É precisamente nesta fase que Buffet começa a colaborar com o amigo Charlie Munger, que levou Buffet a alterar a sua política de investimento, passando a procurar empresas com moats (vantagens competitivas sustentadas) após olhar para os princípios do livro de Philip Fisher, Common Stocks and Uncommon Profits, onde é posto um maior foco em empresas com possibilidades de crescimento e com diversos pontos-chave a verificar pelo investidor. Exemplos desses pontos-chave são Investimento em R&D, honorabilidade da gestão e capacidade de substituição da mesma dentro da empresa, dimensão e estabilidade das margens de lucro, potencial de crescimento do pipeline de produtos, relações laborais, sistemas contabilísticos e de controlo de gestão e um outlook de longo prazo em termos de rentabilidade.

Assim, serão analisados essencialmente dois tipos de empresas: as “value” e as “growth at a reasonable price”. Ou seja, empresas estáveis a cotar a múltiplos acessíveis, ou empresas com potencial de crescimento, em ambos os casos a cotar a um preço justo em face do seu potencial de geração de caixa em termos operacionais, após pagamento de juros e Capex de manutenção. Exemplos de empresas que poderão ser analisadas (não se estando de momento a afirmar que estão baratas ou caras) são: ING, Ibersol, Navigator, EDP, Jerónimo Martins, Estoril Sol, Google, Apple, Facebook, Daimler, BMW, KBC, Unilever, Henkel, Meliá, AB Inbev ou Nike. Por oposição, empresas como a Tesla, Pharol, Netflix não serão analisadas simplesmente porque não geram presentemente dinheiro, sendo investimentos meramente especulativos, e o objetivo desta rúbrica passará sempre por analisar negócios com capacidade de gerar cash-flow em termos recorrentes e cujo preço ofereça margem de segurança face ao valor gerado e às perspetivas de crescimento do mesmo.

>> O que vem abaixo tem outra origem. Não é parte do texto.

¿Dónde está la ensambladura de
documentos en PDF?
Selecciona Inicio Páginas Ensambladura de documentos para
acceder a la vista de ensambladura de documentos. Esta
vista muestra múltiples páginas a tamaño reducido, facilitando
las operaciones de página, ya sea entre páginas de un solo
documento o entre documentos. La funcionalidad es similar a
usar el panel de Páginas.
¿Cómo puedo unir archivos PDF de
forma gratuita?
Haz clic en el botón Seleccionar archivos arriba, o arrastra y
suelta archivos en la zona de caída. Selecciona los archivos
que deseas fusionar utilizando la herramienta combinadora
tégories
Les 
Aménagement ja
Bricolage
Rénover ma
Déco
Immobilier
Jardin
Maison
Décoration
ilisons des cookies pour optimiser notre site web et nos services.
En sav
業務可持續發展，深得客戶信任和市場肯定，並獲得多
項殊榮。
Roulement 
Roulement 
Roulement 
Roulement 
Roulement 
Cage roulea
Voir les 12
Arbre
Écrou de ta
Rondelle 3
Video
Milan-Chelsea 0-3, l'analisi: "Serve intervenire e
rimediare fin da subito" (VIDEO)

Assim, o fluxo gerado pelas operações de uma empresa após pagamento de juros e Capex de manutenção, poderá ter pelo menos um de quatro potenciais destinos: reinvestimento na expansão de negócio, redução de divida, e recompra de ações próprias ou distribuição de dividendos, devendo ser escolhido aquele que maximizar a criação de valor para o acionista no longo prazo.

Para terminar, deixam-se 14 sugestões de leitura que me serviram de inspiração ao longo do tempo e que poderão ser úteis para quem queira desenvolver uma linha semelhante de análise:

Margin of Safety (Risk-Averse Value Investing Strategies for the Thoughtful Investor)

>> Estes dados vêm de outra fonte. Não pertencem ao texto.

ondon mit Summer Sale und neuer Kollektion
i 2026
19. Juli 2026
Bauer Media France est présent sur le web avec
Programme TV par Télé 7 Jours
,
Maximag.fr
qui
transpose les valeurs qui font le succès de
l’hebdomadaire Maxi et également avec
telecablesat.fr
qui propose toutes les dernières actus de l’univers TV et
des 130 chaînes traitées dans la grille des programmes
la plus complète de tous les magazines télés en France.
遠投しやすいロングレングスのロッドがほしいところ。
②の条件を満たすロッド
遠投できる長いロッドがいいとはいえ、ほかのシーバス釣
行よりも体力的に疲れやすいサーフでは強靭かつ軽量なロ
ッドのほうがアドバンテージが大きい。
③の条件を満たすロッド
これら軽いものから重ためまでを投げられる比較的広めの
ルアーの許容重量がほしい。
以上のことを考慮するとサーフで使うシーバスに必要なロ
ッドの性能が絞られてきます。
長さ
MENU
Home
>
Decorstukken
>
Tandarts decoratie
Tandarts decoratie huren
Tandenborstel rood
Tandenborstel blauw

Outsiders (Value Creation Strategies)

Shoe Dog (Entrepreneurship)

Intelligent Investor (Value Investing)

Common Stocks and Uncommon Profits (Growth Investing)

One up on Wall Street (Growth investing)

Stress Test (Politics, Economics and Banking)

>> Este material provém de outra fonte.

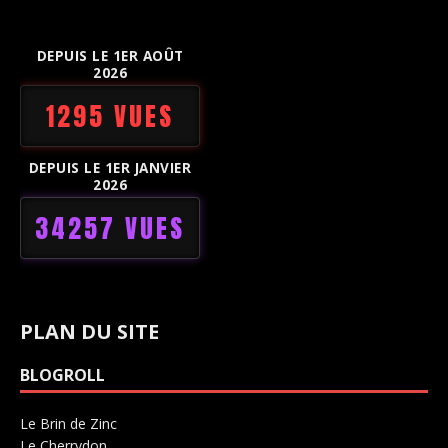
DEPUIS LE 1ER AOÛT
2026
1295 VUES
DEPUIS LE 1ER JANVIER
2026
34257 VUES
PLAN DU SITE
BLOGROLL
Le Brin de Zinc
Salle de concerts 0
Le Cherrydon
Salle de concerts 0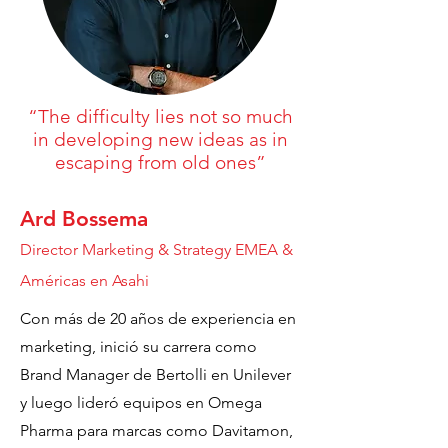
“The difficulty lies not so much
in developing new ideas as in
escaping from old ones”
Ard Bossema
Director Marketing & Strategy EMEA &
Américas en Asahi
Con más de 20 años de experiencia en
marketing, inició su carrera como
Brand Manager de Bertolli en Unilever
y luego lideró equipos en Omega
Pharma para marcas como Davitamon,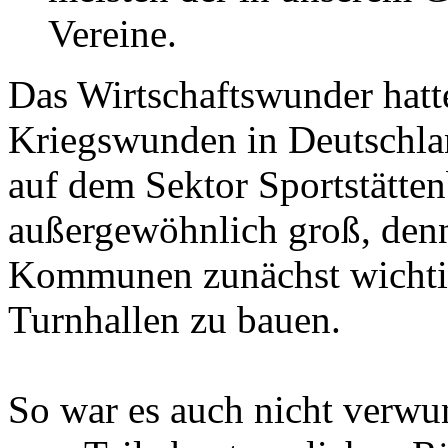
Vereine.
Das Wirtschaftswunder hatt
Kriegswunden in Deutschland
auf dem Sektor Sportstätte
außergewöhnlich groß, denn 
Kommunen zunächst wichtig
Turnhallen zu bauen.
So war es auch nicht verwund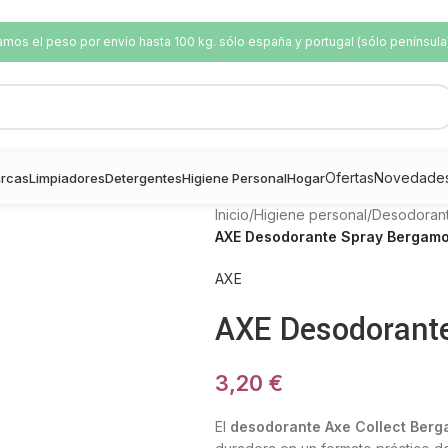
os el peso por envío hasta 100 kg. sólo españa y portugal (sólo península
Ofertas
Novedade
rcas
Limpiadores
Detergentes
Higiene Personal
Hogar
Inicio
/
Higiene personal
/
Desodoran
AXE Desodorante Spray Bergamot
AXE
AXE Desodorant
3,20
€
El
desodorante Axe Collect Berg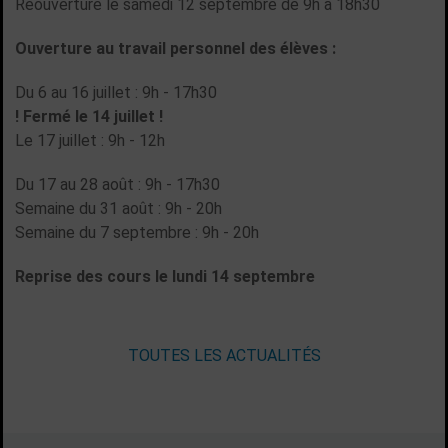
Réouverture le samedi 12 septembre de 9h à 18h30
Ouverture au travail personnel des élèves :
Du 6 au 16 juillet : 9h - 17h30
! Fermé le 14 juillet !
Le 17 juillet : 9h - 12h
Du 17 au 28 août : 9h - 17h30
Semaine du 31 août : 9h - 20h
Semaine du 7 septembre : 9h - 20h
Reprise des cours le lundi 14 septembre
TOUTES LES ACTUALITÉS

Invirtiendo a Largo Plazo (Value Investing)

Barbarians at the Gate (LBO& Private Equity)

End of the Alchemy (Money and Banking)

Valuation Measuring and Managing the Value of Companies (Valuation)

How you can be a stock market genius (Special Situations Investing)

Blue Ocean Strategy (Strategy)

Good to Great (Strategy)

Lista de Comentários

  • Filipe Pereira 20 / 09 / 2017 Reply

    Boa tarde, óptimo texto.

  • ValeAquilino 21 / 09 / 2017 Reply

    Olá Guilherme, Boa tarde daqui dos Açores.

    Gostei da introdução, pena as tuas sugestões serem todas para Inglês.

    Fico à espera das análises que virão certamente, mas principalmente para “papéis” portugueses, também temos alguns bons. Muito cheios de “engenharia” se bem me parece.

    CumPrim/
    valeaquilino

  • Rui Gonçalves 21 / 09 / 2017 Reply

    Muito bem escrito Guilherme, parabéns.